Report each line below that carries the word "unidad".
*** Opening Given data ***
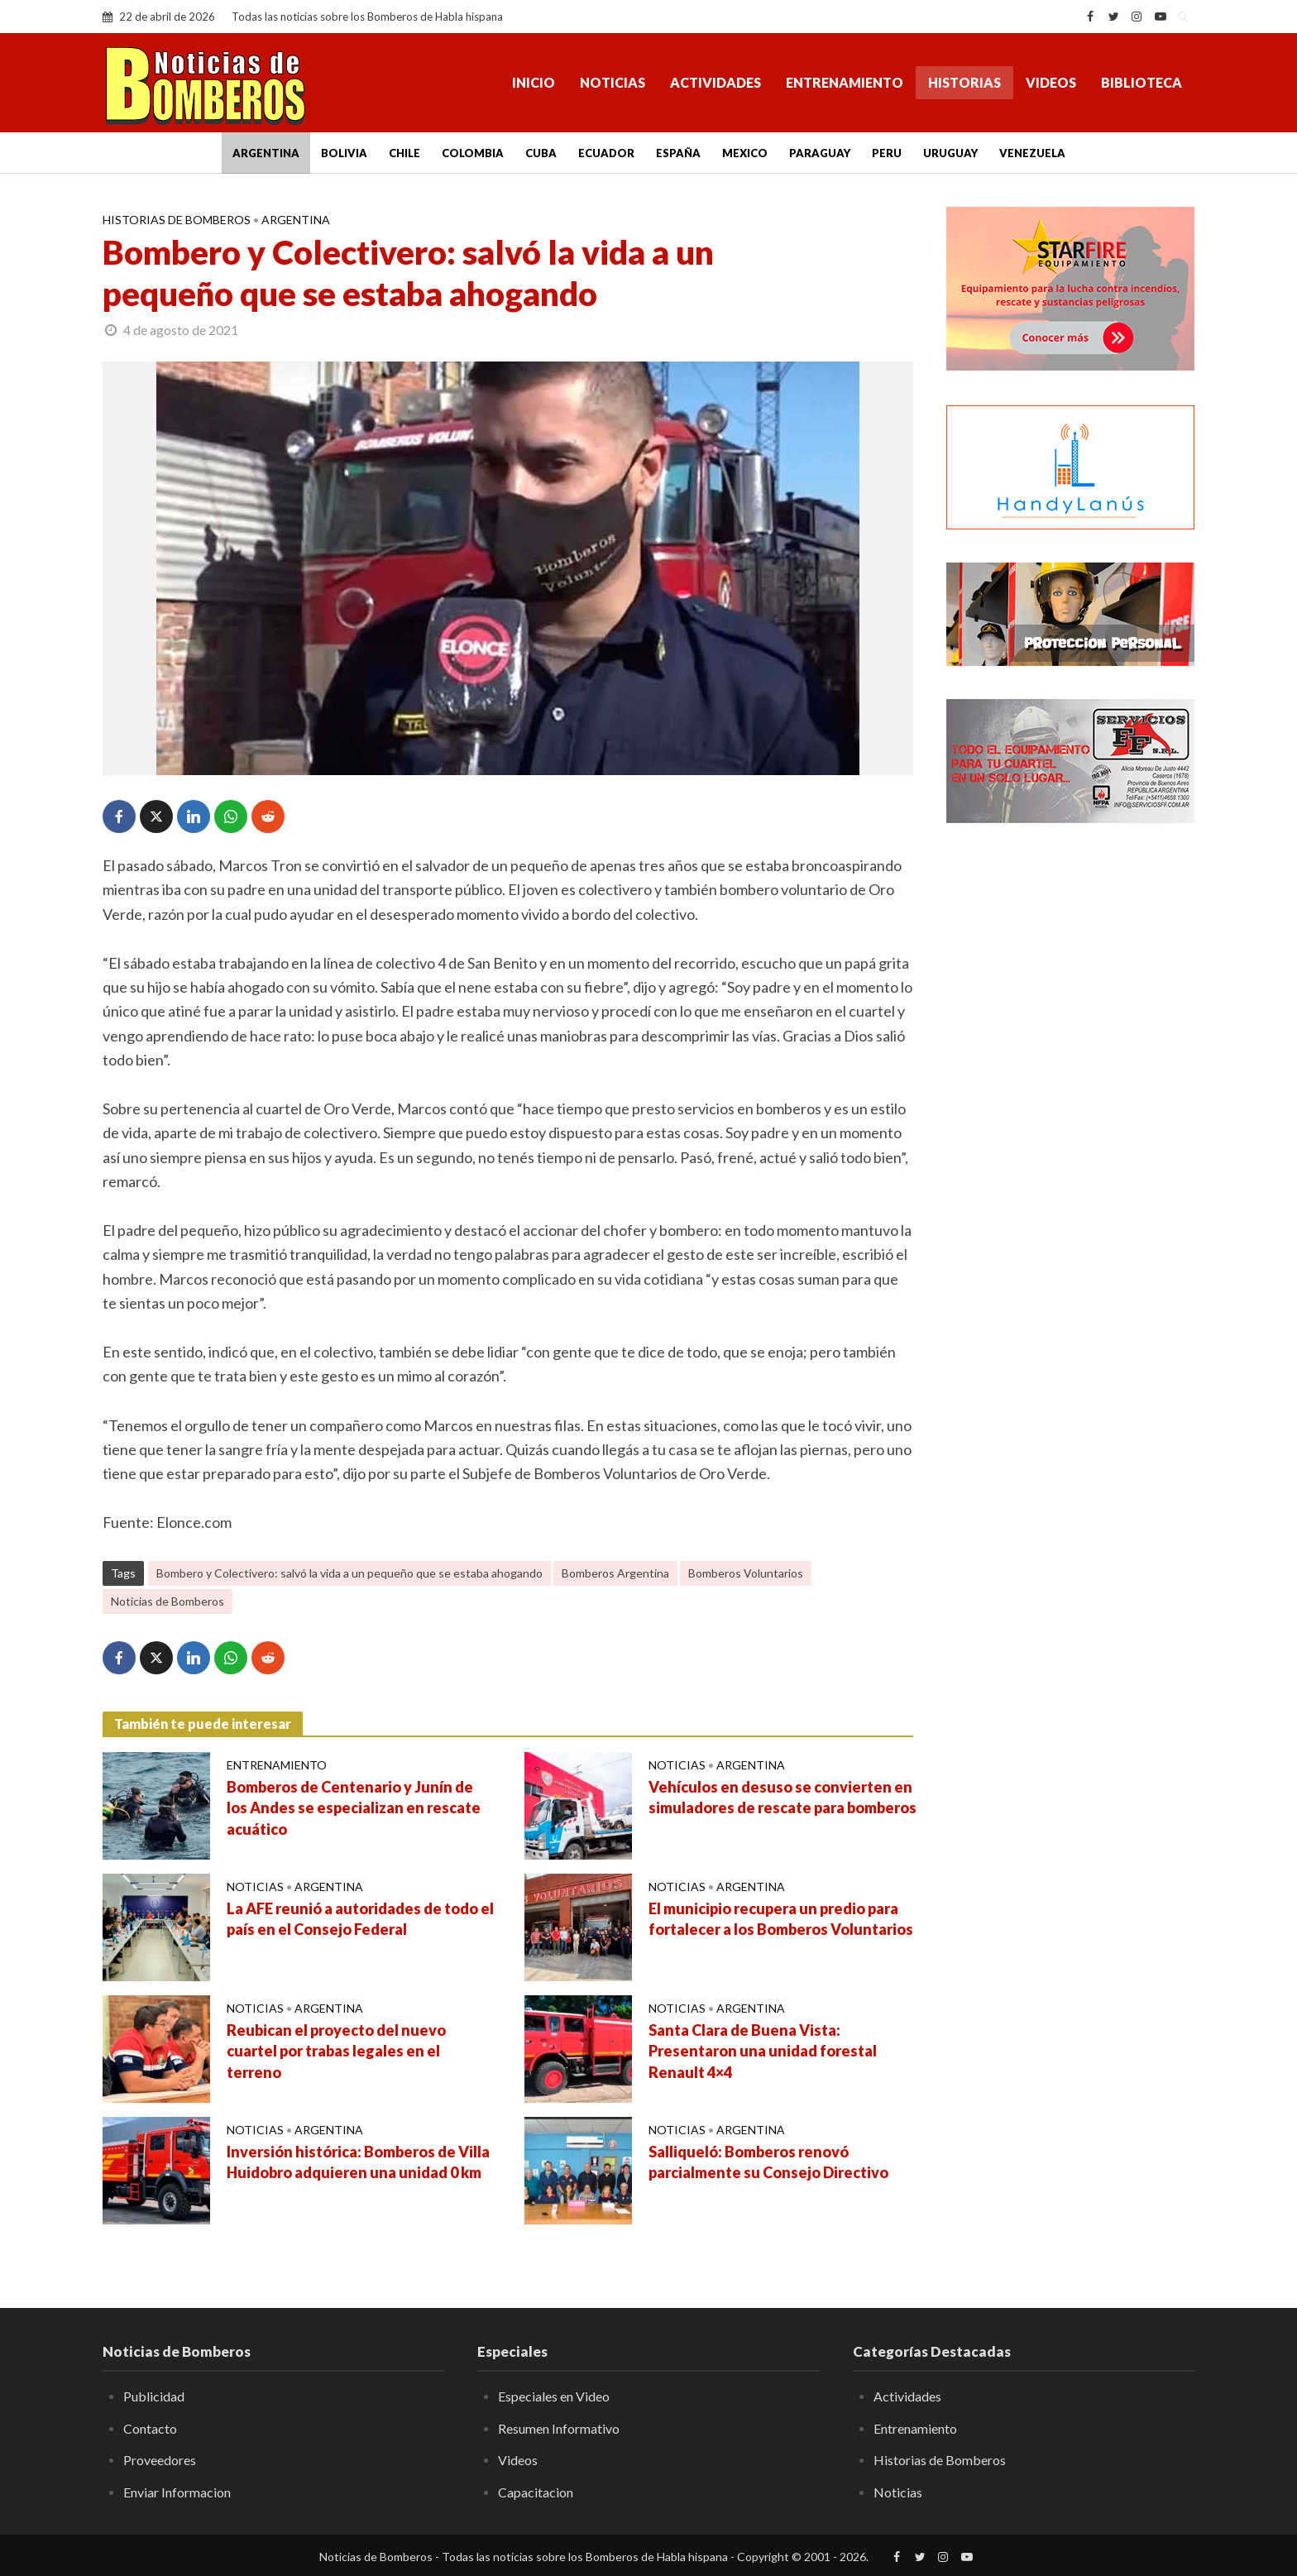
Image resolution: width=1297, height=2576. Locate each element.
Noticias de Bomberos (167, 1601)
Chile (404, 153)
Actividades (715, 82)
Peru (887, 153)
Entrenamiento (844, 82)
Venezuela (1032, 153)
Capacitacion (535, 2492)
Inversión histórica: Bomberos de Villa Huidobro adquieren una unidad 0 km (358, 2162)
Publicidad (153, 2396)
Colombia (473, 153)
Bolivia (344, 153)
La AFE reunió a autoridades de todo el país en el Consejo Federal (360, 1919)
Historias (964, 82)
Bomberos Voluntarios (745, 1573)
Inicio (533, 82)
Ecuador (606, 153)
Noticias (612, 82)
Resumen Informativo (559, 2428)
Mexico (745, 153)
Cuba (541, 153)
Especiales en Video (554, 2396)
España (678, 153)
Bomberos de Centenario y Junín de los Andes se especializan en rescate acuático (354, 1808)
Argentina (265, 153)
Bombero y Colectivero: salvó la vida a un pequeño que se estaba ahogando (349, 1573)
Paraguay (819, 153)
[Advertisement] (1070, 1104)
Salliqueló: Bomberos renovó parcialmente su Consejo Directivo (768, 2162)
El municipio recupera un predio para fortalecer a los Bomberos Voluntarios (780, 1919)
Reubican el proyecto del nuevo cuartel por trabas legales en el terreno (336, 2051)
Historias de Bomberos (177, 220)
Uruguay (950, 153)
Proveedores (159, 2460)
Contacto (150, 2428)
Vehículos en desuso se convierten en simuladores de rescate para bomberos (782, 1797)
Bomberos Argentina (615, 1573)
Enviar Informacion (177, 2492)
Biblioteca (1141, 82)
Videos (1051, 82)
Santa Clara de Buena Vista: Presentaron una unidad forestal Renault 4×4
*** Closing Given data ***
Answer area –
Inversión histórica: Bomberos de Villa Huidobro adquieren una unidad 0 km (358, 2162)
Santa Clara de Buena Vista: Presentaron una unidad forestal Renault 4×4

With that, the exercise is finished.